Sunday, December 04, 2005

Writing Clear Code

This topic is a bit of a divergence from Custom Actions, but useful for some general coding skills. I'm going to highlight the C# language in this post, although you don't need to know C# to benefit from this discussion - I'll cover the essentials in the post. The topic is how to write clear code that makes it easier to defer the understand the intention of the code rather than the behavior of the code. The subject came up about a few months ago in a discussion with a coworker who initially didn't quite agree with me. I'll lay out the argument here as I did with him.

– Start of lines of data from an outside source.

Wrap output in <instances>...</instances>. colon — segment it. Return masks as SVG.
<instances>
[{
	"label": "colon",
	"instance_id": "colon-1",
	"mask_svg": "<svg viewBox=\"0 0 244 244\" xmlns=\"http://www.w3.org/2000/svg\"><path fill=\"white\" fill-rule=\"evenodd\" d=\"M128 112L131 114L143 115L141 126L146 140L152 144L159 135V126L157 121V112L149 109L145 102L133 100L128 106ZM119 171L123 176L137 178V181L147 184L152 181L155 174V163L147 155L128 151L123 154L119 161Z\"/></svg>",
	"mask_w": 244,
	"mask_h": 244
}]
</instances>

Take for instance the following code snippet:

string a = "hello";
string b = "hello";
System.Console.WriteLine(a == b);
System.Console.WriteLine((object)a == (object)b);
Lets explore the last two lines. The a == b equivalence operator is working on strings, and by C# rule, two strings are equivalent if they are both null, or if both values are non-null references to string instances that have identical lengths and identical characters in each character position. Translation - two nulls are identical, and any two strings that match, case sensitive, will result in a true expression. In the latter comparison, when we cast both of the strings to objects, we are not comparing the values of the strings, but the objects themselves.

What do you think it will print? The answer is True and True. Why? String literals that are identical within the same assembly refer to the same instance. Translated, 'a' and 'b' are variables that refer to the same underlying object.

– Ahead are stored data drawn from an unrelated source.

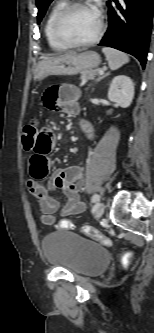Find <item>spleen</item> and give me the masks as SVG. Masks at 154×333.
Masks as SVG:
<instances>
[{
	"label": "spleen",
	"mask_w": 154,
	"mask_h": 333,
	"mask_svg": "<svg viewBox=\"0 0 154 333\" xmlns=\"http://www.w3.org/2000/svg\"><path fill=\"white\" fill-rule=\"evenodd\" d=\"M102 51L112 71L129 62V56L121 51L109 47H103Z\"/></svg>",
	"instance_id": "3e777b00"
}]
</instances>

Now lets replace the declaration and assignment for string b with:
string b = "he"+"llo";
Now what do you think it will print? The answer is again True and True. Why? Because the Lexical analysis (lexer) in the compiler stripped out the needless additive operator in the literal. The same would have happened if we changed the string to be "hell\u006f" - since '\u006f' is the Unicode escape sequence of the lower-case letter 'o', and this expansion takes place (most likely) prior to the lexer during the transformation phase in the compilation process.

Now lets replace the same line as above with the following two lines:
string b = "he";
b += "llo";
Now what do you think it will print? The answer is now True and False. Why? The strings are equivalent, but since the preprocessing of the source file before the compilation did not identify the strings as being the same literal, they are in different objects. In fact, because a string is immutable (once created cannot be changed), there was the construction of the string "b" during declaration and initial assignment that was later garbage collected when a new instance of "b" was created during the string concatenation.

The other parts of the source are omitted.